Муж семь лет живет с женой-зэчкой, обвиненной в убийстве его бывшей жены

Ежемесячно на мужских зонах — как на общих, так и на строгих — заключаются десятки браков. Женщин не смущают ни тяжкие статьи, ни солидные сроки любимых. Желая быть нужной, спасти, обогреть, накормить, они везут в колонию тяжеленные сумки с дачками-передачками. Пусть муж заключенный, с зоны, но свой! Считается, что большинству мужчин подобный подвиг не по силам. Мы нашли того, кто ездил к женщине-сиделице в тюрьму на протяжении семи лет. И теперь, когда Ольгу перевели в колонию-поселение в ивановской глубинке, Александр из Москвы переехал к ней жить. Примечательно, что осуждена Ольга Паршутина как заказчица убийства его бывшей жены. Начало срока — 17 июня 2003 года, окончание — 2016-й. О необычной тюремной лав стори — в материале нашего специального корреспондента.
Муж семь лет живет с женой-зэчкой, обвиненной в убийстве его бывшей жены

“Вкусненького не прошу, ценности стали другими”

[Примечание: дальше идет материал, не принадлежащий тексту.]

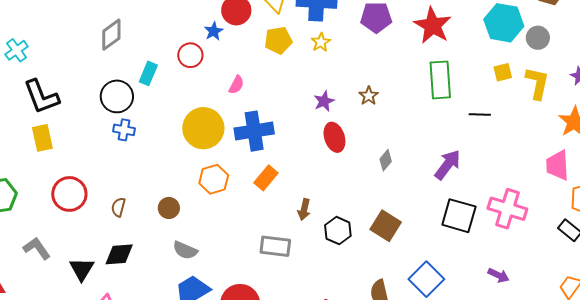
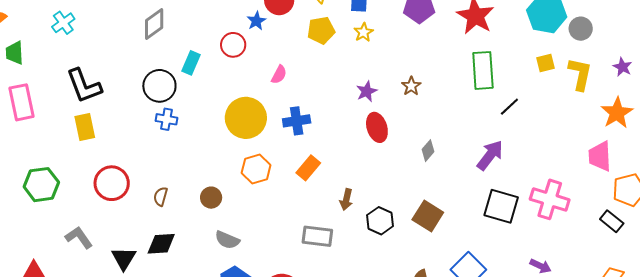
cyan cross: (17, 50) -> (63, 23), moved
black line: (480, 114) -> (509, 107), moved, turned -45
blue cross: (254, 131) -> (297, 121), size x0.7

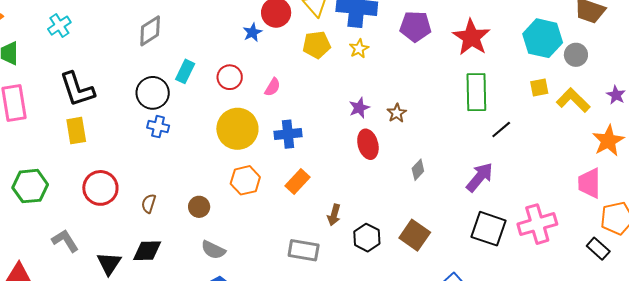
red circle: (233, 45) -> (230, 77), moved
yellow L-shape: (580, 74) -> (573, 100), turned -60
brown star: (411, 86) -> (397, 113), moved
pink cross: (550, 199) -> (537, 224), turned -36

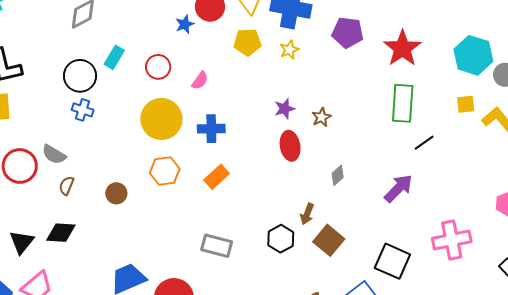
brown arrow: (334, 215) -> (307, 214), moved
black square: (488, 229) -> (392, 261), moved
gray semicircle: (213, 250) -> (54, 154), moved

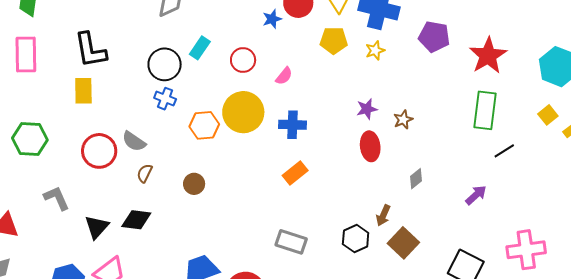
yellow square: (466, 104) -> (548, 115), turned -36
orange hexagon: (165, 171) -> (204, 125), moved
purple arrow: (398, 188) -> (476, 195), size x0.7

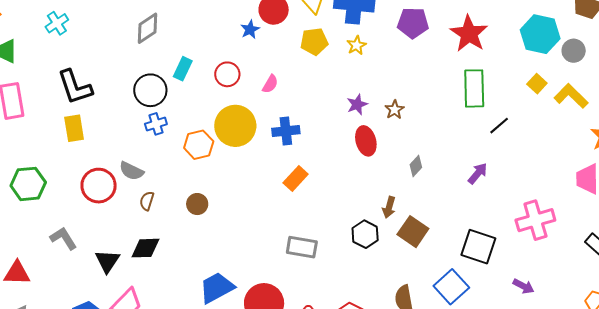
blue cross: (165, 99) -> (156, 124), turned -30

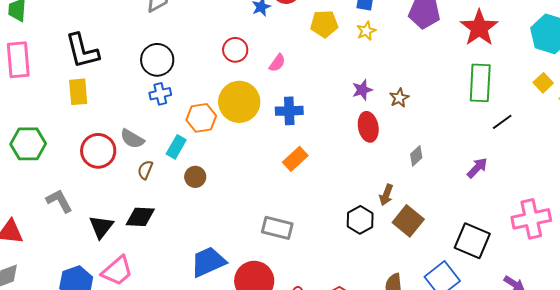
cyan rectangle: (183, 69) -> (176, 147), moved
gray rectangle: (302, 247) -> (277, 228), moved

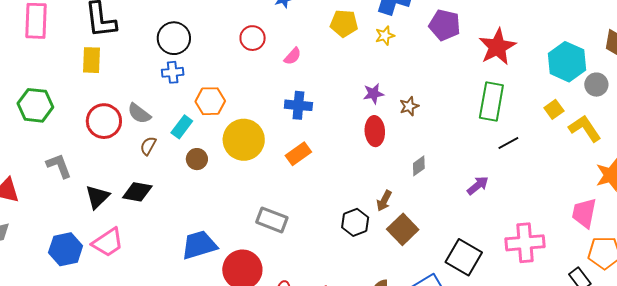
yellow circle: (239, 102) -> (244, 140), moved

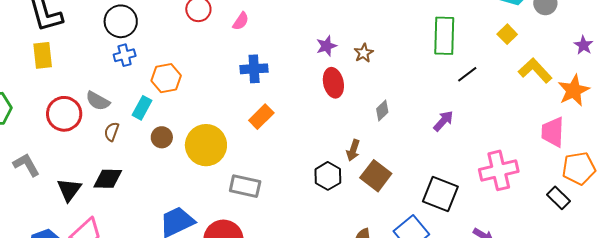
yellow L-shape: (585, 128) -> (535, 70), moved
yellow circle: (244, 140) -> (206, 145), moved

Россыпь бревенчатых домов на пригорке, цветущие палисадники, разрушенная церковь и капустные грядки до самого горизонта. Ничто в Шилекше не напоминает того, что в деревеньке располагается исправительное учреждение, режимный объект — колония-поселение №12.


Здесь нет высоких, бетонных заборов с колючей проволокой, автоматчиков на вышках, злобных овчарок в следовой полосе. Но четко очерчены невидимые границы, за которые выходить нельзя.


Осужденные здесь не ходят в робах, ни один из сидельцев не помечен специальной биркой с именем и фамилией. Но от местных жителей их отличить легко: на каждом из мотающих срок надета ярко-оранжевая жилетка.


В колониальной Шилекше отбывают наказание за нетяжкие преступления: мелкие воришки, виновники дорожно-транспортных происшествий, инженеры по технике безопасности, на участке которых произошла авария со смертельным исходом, армейские дезертиры, сутенеры, алиментщики, производители суррогатного алкоголя, отправившие на больничные койки десятки человек.


Потоком текут сюда зэки, кто отсидел большую часть срока в исправительных колониях, — за хорошее поведение. Даже если на их счету убийства, изнасилования, тяжкие телесные повреждения со смертельным исходом.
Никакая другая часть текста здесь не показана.